MRI protocols and procedures may be specific to a hospital or center where the imaging session occurs. Different physicians may order different sequences to be performed under different protocols or procedures. In many cases, standardized protocols may be used to simply the process. The use of standardized protocols, however, leads to inefficiencies. Additional scans are performed when not needed (and not used in the eventual diagnosis or treatment). Scans that might be useful may not be performed, leading to a delayed diagnosis or treatment.
Embodiments provide an intelligent way to scan a patient. A first scout sequence is used to “scout” the patient. A subsequent abbreviated imaging protocol is then performed based in part on the findings of the scout sequence. The results of the abbreviated imaging protocol may be analyzed by a network or model trained using deep learning techniques to identify which if any subsequent sequences should be performed. The abbreviated acquisition protocol may vary depending on the organ that is imaged and the results of the scout sequence. In case of neurological exam, a scout sequence is done first to determine organ localization. Then, structural (T1w, T2w, FLAIR) and diffusional (ADC, TraceW) scans may be performed as part of an abbreviated acquisition protocol. Depending on the medical institution, other scans such as SWI or GRE may also be part of the abbreviated acquisition protocol. The abbreviated acquisition protocol encapsulates the minimum number of contrasts needed to detect abnormality in the brain, breast, or other organs. For further characterization, additional scans (contrasts/sequences) may be prescribed. Embodiments may select or provide an offer to select the scans based on the set of findings from the abbreviated protocol. For example, in the case of specific pathologies (Brain tumor), additional acquisitions, such as Perfusion, T1w with Contrast and more are needed and may be ordered based on the results of the abbreviated acquisition protocol. Embodiments provide a way to automate the workflow after the abbreviated protocol is done and then, from the sequences or contrasts, use a network trained using deep learning to decide the appropriate next sequence(s). In addition, scout images may also give an idea of the presence or not of abnormalities in the organs and therefore, may act as a pre-abbreviated protocol and already give insight for the deep learning network to select the set of sequences to do next.
The disclosed embodiments may be implemented to computationally facilitate processing of medical imaging data and consequently improving and optimizing medical diagnostics. By using an automated workflow, errors in the scanning process are diminished and outcomes are improved. The use of an automated acquisition procedure is efficient in that a correct number of resources are used to acquire the needed medical images for diagnosis. The use of an automated acquisition procedure further limits errors by removing user errors and decisions from the process. The automated acquisition process not only automates image acquisition in general but also automatically tailors the process for each patient. The generated patient-specific process saves time for both the patient and any personal that reviews the images.
FIG. 2 depicts an example flowchart for providing automated image acquisition for a magnetic resonance imaging system. During application, the method provides a tailored image acquisition for the patient undergoing an imaging procedure. As a result, the certain acts may be omitted or changed depending on the results of the previous acts and the status of the patient. In an example, the acts may be paused, repeated, skipped, or stopped after each scan if the acquisition is not validated or as a result of an analysis of the results. The acts are performed by the system of FIG. 1, FIGS. 4-7, other systems, a workstation, a computer, and/or a server. Additional, different, or fewer acts may be provided. The acts are performed in the order shown (e.g., top to bottom) or other orders.
The validation and analysis of the acquired MR data may be performed by networks or models trained using machine learning techniques. The networks or models may be trained prior to the act of FIG. 2. Training data may be acquired and used to configure the network or models. The networks or models may be updated as new training data is acquired or changes are made to the system. In an example, the machine trained agent of act A120 is applied at act A120 but may be trained at a prior point in time using machine learning techniques.

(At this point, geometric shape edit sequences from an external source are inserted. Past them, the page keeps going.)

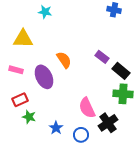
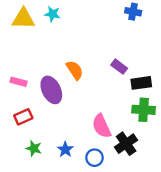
yellow triangle: (23, 39) -> (23, 19), moved
black rectangle: (121, 71) -> (141, 83), turned -48
green star: (29, 117) -> (34, 148), moved

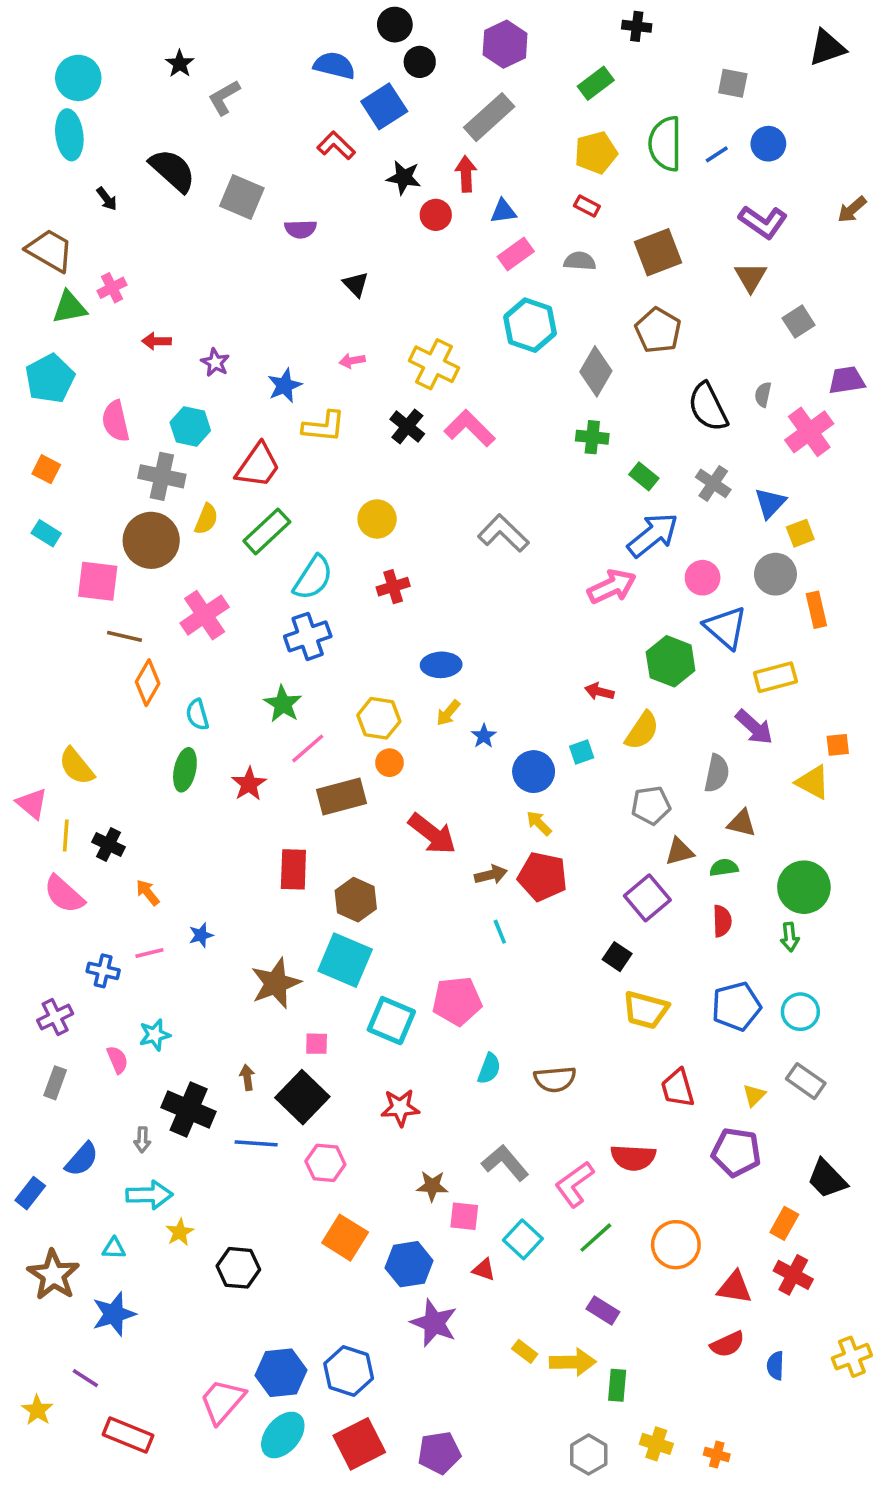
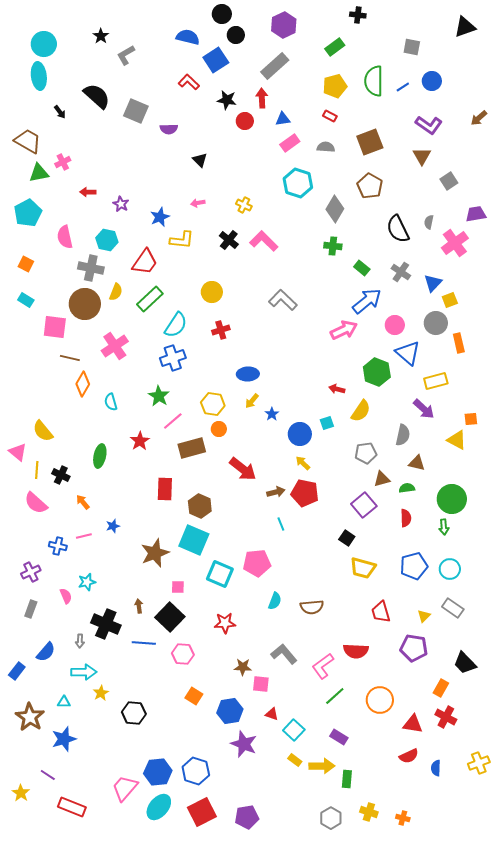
yellow cross: (434, 364) -> (244, 205), size x0.6
green ellipse: (185, 770) -> (100, 456), moved
orange square: (345, 1238) -> (194, 696), size x0.7
cyan square: (523, 1239) -> (294, 730), moved

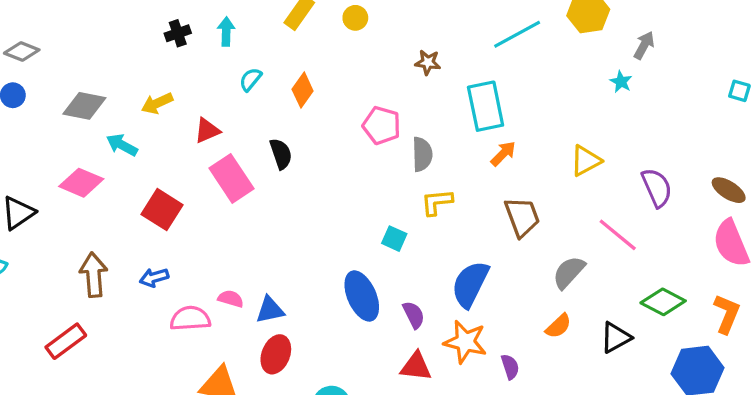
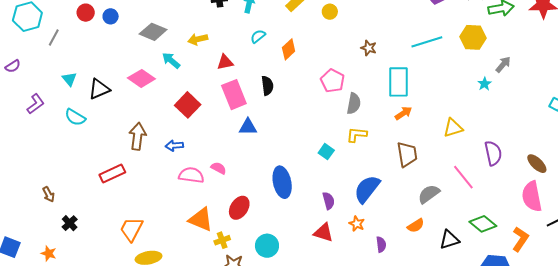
blue ellipse: (362, 296) -> (282, 182), moved
blue triangle: (270, 310) -> (248, 127), moved
orange star: (465, 342) -> (357, 224), size x0.6

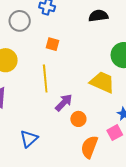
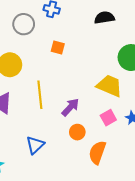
yellow line: (45, 78) -> (40, 95), moved
orange circle: (78, 119) -> (77, 132), moved
pink square: (115, 133) -> (108, 118), moved

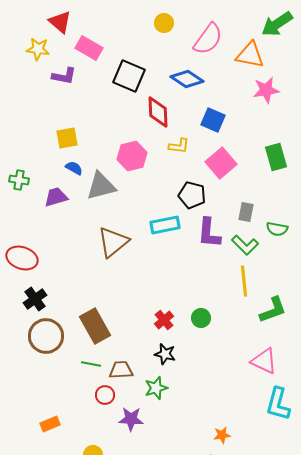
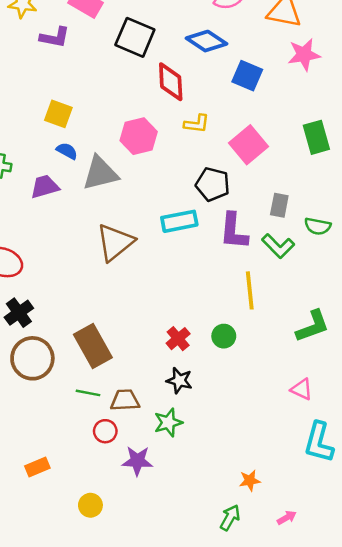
blue square: (213, 120) -> (247, 76), moved
yellow square: (67, 138) -> (58, 114), turned 30
yellow line: (244, 281) -> (250, 290), moved
pink triangle: (264, 361) -> (302, 389), size x0.7

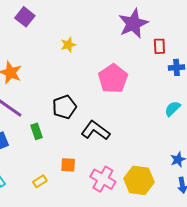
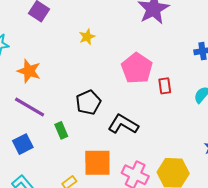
red rectangle: (159, 46) -> (165, 86), moved
orange square: (68, 165) -> (97, 163), size x1.8

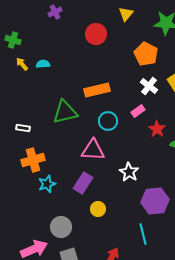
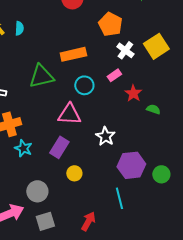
orange pentagon: (146, 54) -> (110, 24), moved
cyan semicircle: (43, 64) -> (19, 28), turned 96
cyan star: (47, 184) -> (23, 148), turned -30

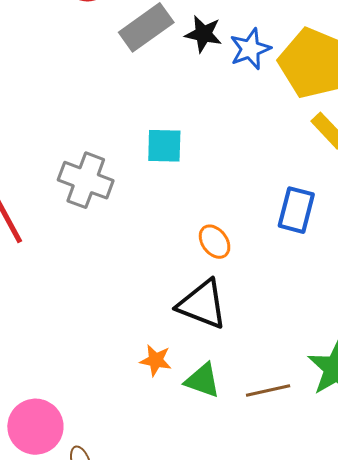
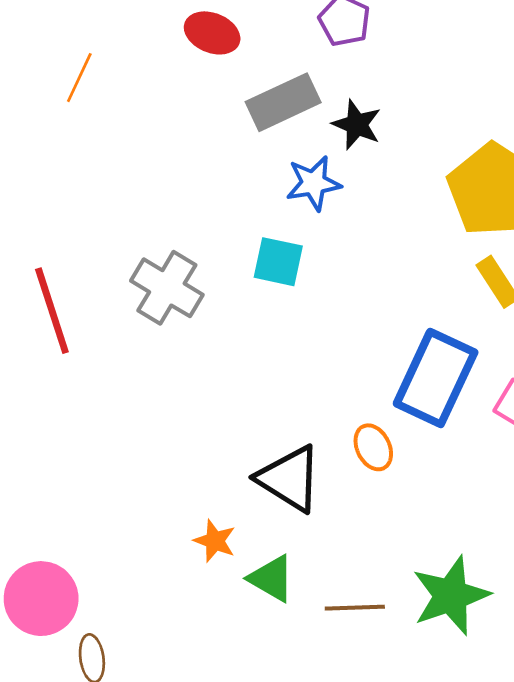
blue star: (250, 49) -> (313, 183), moved
blue rectangle: (296, 210) -> (436, 378), size x1.5
orange ellipse: (215, 242) -> (373, 447), moved

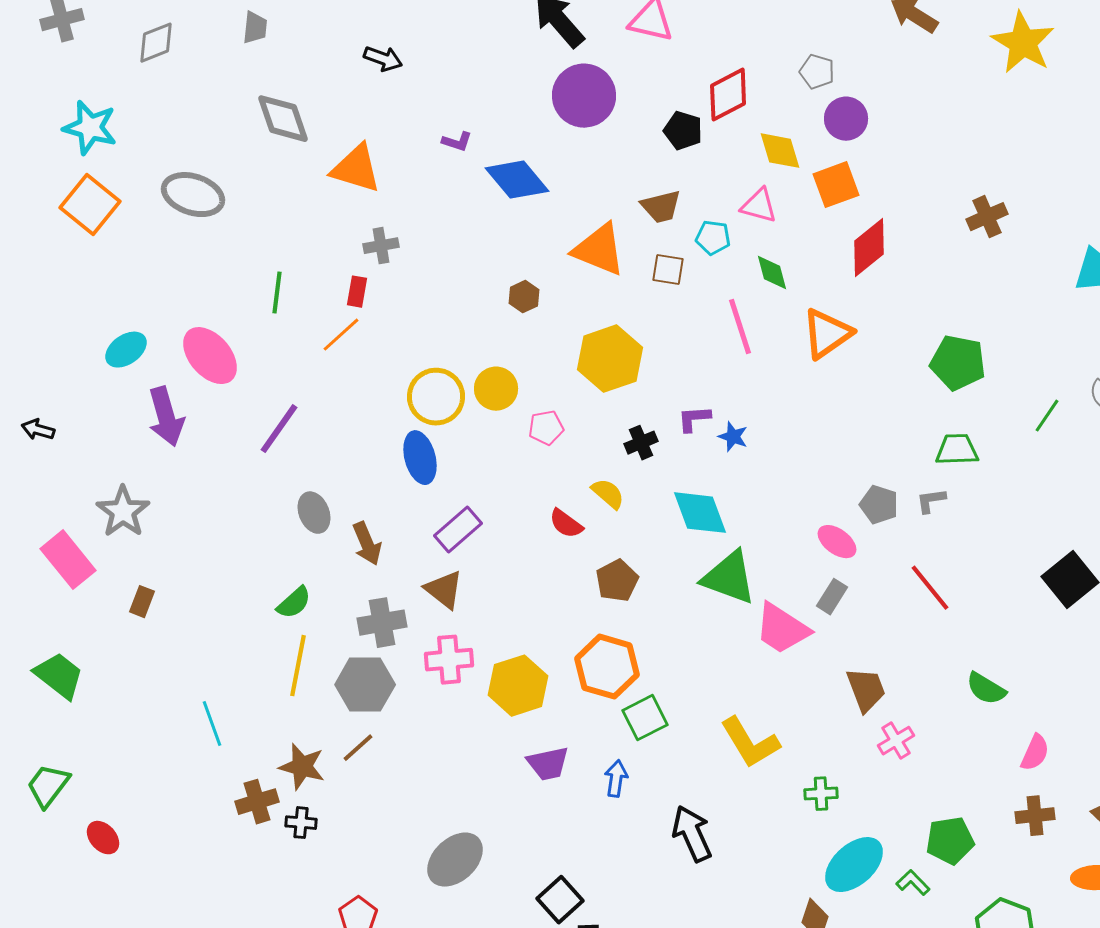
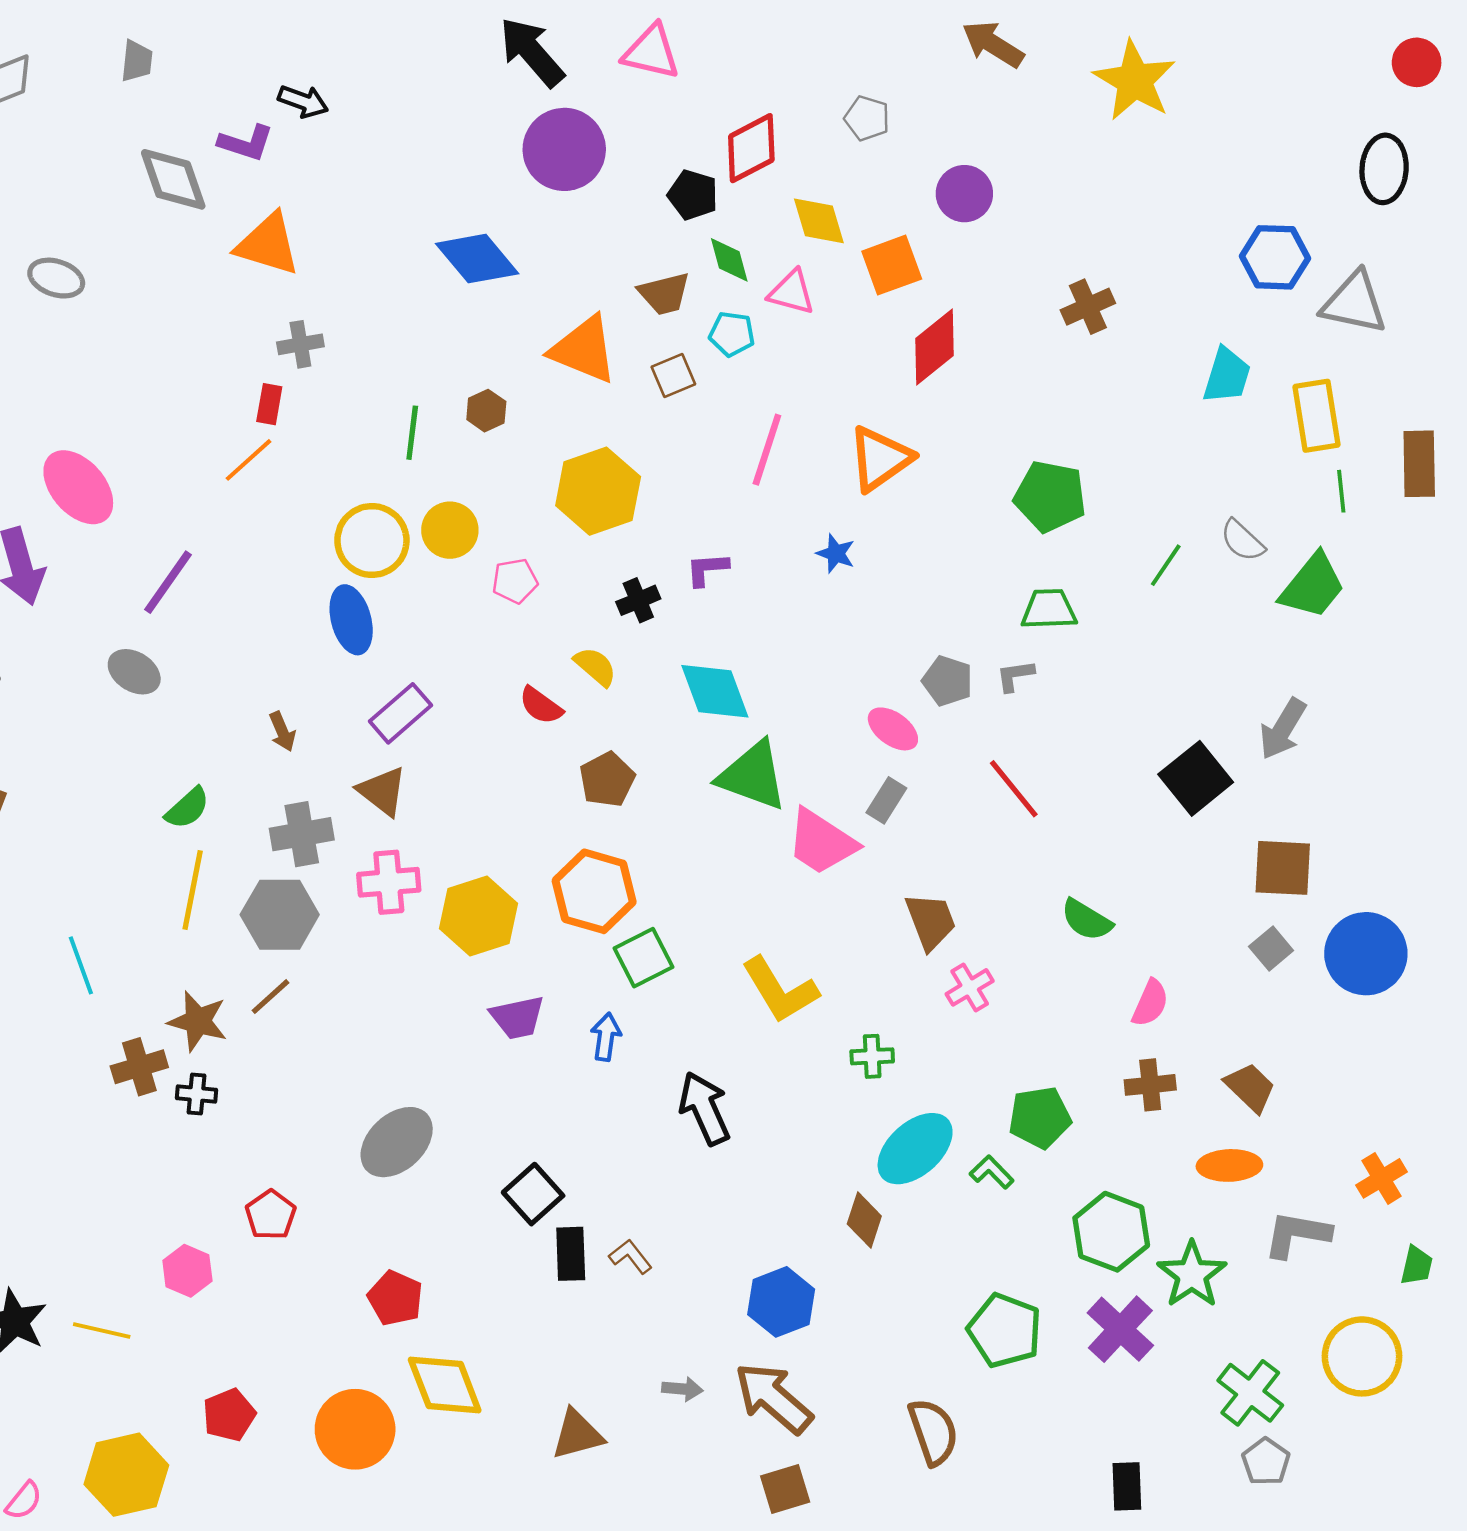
purple circle: (846, 119) -> (964, 194), moved
purple L-shape: (457, 142) -> (246, 143), moved, size x1.4
gray ellipse: (193, 195) -> (56, 278), size x0.7
brown square: (668, 270) -> (673, 376), turned -32
green diamond: (772, 273) -> (729, 260), moved
green line: (277, 293) -> (412, 433), moved
pink line: (740, 327) -> (767, 450), turned 36
blue star: (733, 437) -> (836, 554), moved
gray ellipse: (314, 513) -> (134, 672), moved, turned -36
brown arrow: (367, 544) -> (282, 732), size x0.7

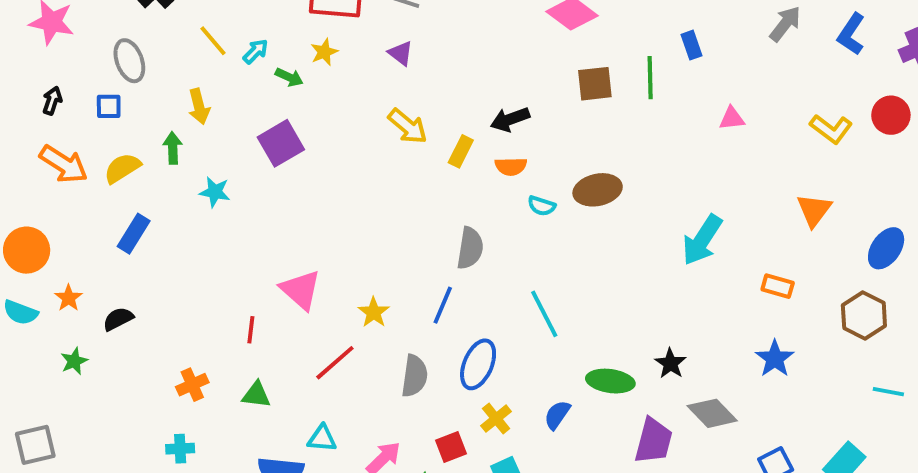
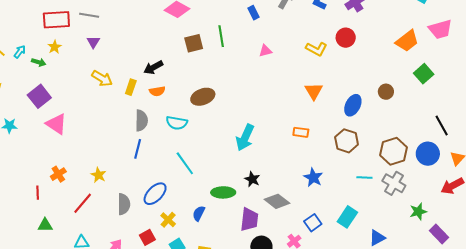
blue rectangle: (692, 45) -> (253, 13), moved
purple triangle: (401, 53) -> (93, 42), turned 32
cyan semicircle: (542, 206) -> (177, 123), moved, size x1.5
cyan arrow: (702, 240) -> (245, 138), moved
gray semicircle: (470, 248) -> (141, 121), moved
pink triangle: (301, 290) -> (56, 124), moved
blue line: (443, 305) -> (138, 149), moved
blue star: (775, 359) -> (313, 177), moved
blue ellipse: (478, 364) -> (155, 194), turned 30
orange cross: (192, 385) -> (58, 174), moved

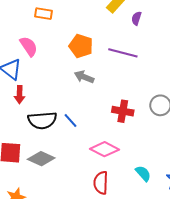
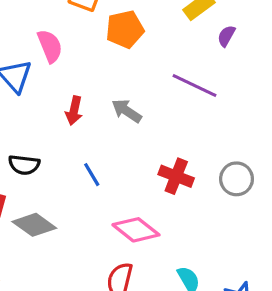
orange pentagon: (81, 46) -> (125, 29), moved, turned 30
red arrow: (20, 95) -> (74, 111), moved
black semicircle: (42, 120) -> (24, 165), moved, size x0.7

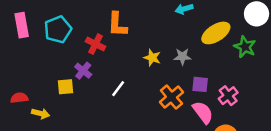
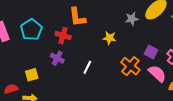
gray star: (182, 57) -> (132, 19), moved
purple square: (200, 84) -> (151, 52), turned 32
yellow square: (65, 87) -> (32, 75), moved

At act A110, first MR data is acquired using a first imaging protocol. The first protocol may include at least a medium or low-resolution sequence. In an embodiment, multiple sequences may be performed to acquire the first MR data. The first MR data may be acquired directly using an MRI system. As depicted and described in FIG. 1 above, MR data may be acquired using MR scanners. For example, gradient coils, a whole-body coil, and/or local coils generate a pulse or scan sequence in a magnetic field created by a main magnet or coil. The whole-body coil or local coils receive signals responsive to the re-orientation of molecules shifted due to the scan sequence. In an embodiment and used as an example below, MR data may represent image data for a brain of a patient. Different objects, organs, or regions of a patient may also be scanned.
MR data may be k-space data or image data. Image data may be MR data after Fourier transform into object space. The image data may be at any point after transform, so may be scalar values or may be formatted as RGB values for a display screen. MR data or image data may be scan data to be used to generate an image on a display. MR data may be data being processed to generate an image, data formatted for display, or data that has been used to display. MR data may be data with no or some image processing.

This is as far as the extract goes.